EX-99.(H) (25) 9 d34520dex99h25.htm SEVENTH AMENDMENT TO THE ADMINISTRATION AGREEMENT Seventh Amendment to the Administration Agreement

Exhibit (h)(25)

AMENDMENT TO ADMINISTRATION AGREEMENT

This Amendment to the Administration Agreement (the “Amendment”) is made as of July 14, 2015 by and between The Glenmede Fund, Inc., a corporation organized under the laws of the State of Maryland (the “Fund”) and State Street Bank and Trust Company, a Massachusetts trust company (“State Street” or the “Administrator”).

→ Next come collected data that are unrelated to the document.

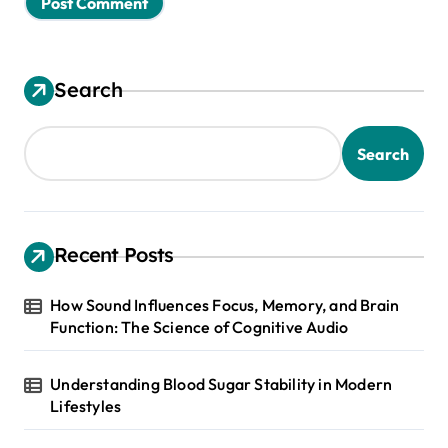
Search
Search
Recent Posts
How Sound Influences Focus, Memory, and Brain
Function: The Science of Cognitive Audio
Understanding Blood Sugar Stability in Modern
Lifestyles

WHEREAS the Fund and Investors Bank & Trust Company (“IBT”) entered into an Administration Agreement dated September 1, 2001, as amended, modified and supplemented from time to time (the “Agreement”);

WHEREAS, IBT merged with and into State Street, effective July 2, 2007, with the result that State Street now serves as Administrator under the Agreement; and

WHEREAS, State Street agreed to amend the Agreement in order that the services to be provided to the Fund on behalf of its portfolios by State Street, as successor by merger to IBT, may be made consistently and predictably to the Fund, notwithstanding that as amended, the Agreement is not identical to the form of administration agreement customarily entered into by State Street as administrator;

WHEREAS, State Street and the Fund desire to amend the Agreement as more particularly set forth below; and

NOW, THEREFORE, in consideration of the foregoing and the mutual covenants and agreements hereinafter contained, and for other good and valuable consideration, the receipt and sufficiency of which are hereby acknowledged, the parties hereby agree as follows:

 

1. Amendments.

Schedules B5 and B5(i) attached hereto as Exhibit 1 are added to the Agreement as Schedules B5 and B5(i).

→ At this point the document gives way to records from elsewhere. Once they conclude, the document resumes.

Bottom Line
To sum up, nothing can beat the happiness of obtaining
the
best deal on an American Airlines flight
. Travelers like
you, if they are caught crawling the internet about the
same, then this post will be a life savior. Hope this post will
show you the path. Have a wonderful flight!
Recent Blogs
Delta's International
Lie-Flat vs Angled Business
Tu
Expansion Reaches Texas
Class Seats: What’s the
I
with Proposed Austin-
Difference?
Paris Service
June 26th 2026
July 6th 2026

This Agreement supersedes and terminates that certain Money Market Services Agreement dated as of June 30, 2010 by and between each Fund identified on Appendix A thereto and State Street solely with respect to Form N-MFP services and Monthly Portfolio Holdings services.

 

2. Miscellaneous.

 

  (a) Except as expressly amended hereby, all provisions of the Agreement shall remain in full force and effect.

 

  (b) Schedule A annexed hereto shall replace in its entirety any prior Schedule A.

 

  (c) This Amendment may be executed in two or more counterparts, each of which shall be deemed an original, but all of which together shall constitute one and the same instrument. Counterparts may be executed in either original or electronically transmitted form (e.g., faxes or emailed portable document format (PDF) form), and the parties hereby adopt as original any signatures received via electronically transmitted form.

[Signature Page follows.]


SIGNATURE PAGE

IN WITNESS WHEREOF, the parties hereto have caused this Amendment to be executed by their officers designated below as of the date first written above.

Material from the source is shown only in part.